As part of the Advisory Services Team of a financial consultancy. One of the clients, a prominent investment bank, is interested in offering a new cryptocurrency investment portfolio for its customers. The company, however, is lost in the vast universe of cryptocurrencies. We are tasked to create a report that includes what cryptocurrencies are on the trading market and determine whether they can be grouped to create a classification system for this new investment.
-
Read crypto_data.csv into Pandas. The dataset was obtained from CryptoCompare.
-
Discard all cryptocurrencies not being traded by filtering for currencies that are currently being traded. Next, drop the IsTrading column from the data frame.
-
Remove all rows that have at least one null value.
-
Filter for cryptocurrencies that have been mined.
-
Convert data to be comprehensible to a machine learning algorithm, change to numeric values, and delete unnecessary columns.
-
Standardize the dataset so columns containing larger values do not unduly influence the outcome.

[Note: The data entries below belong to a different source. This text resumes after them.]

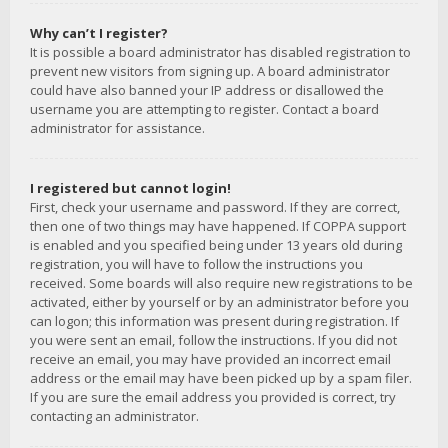
Why can’t I register?
It is possible a board administrator has disabled registration to
prevent new visitors from signing up. A board administrator
could have also banned your IP address or disallowed the
username you are attempting to register. Contact a board
administrator for assistance.
I registered but cannot login!
First, check your username and password. If they are correct,
then one of two things may have happened. If COPPA support
is enabled and you specified being under 13 years old during
registration, you will have to follow the instructions you
received. Some boards will also require new registrations to be
activated, either by yourself or by an administrator before you
can logon; this information was present during registration. If
you were sent an email, follow the instructions. If you did not
receive an email, you may have provided an incorrect email
address or the email may have been picked up by a spam filer.
If you are sure the email address you provided is correct, try
contacting an administrator.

- Creating dummy variables
- Perform dimensionality reduction with PCA. Rather than specify
- Using PCA(n_components=0.99) create a model that will preserve approximately 99% of the explained variance,
- Reduce the dataset dimensions with t-SNE and examine scatter plot for distinct clusters
- Create an elbow plot to identify the best number of clusters
We can observe the shape of the elbow curve at 4, according to the model our K value optimal number of clusters is 4.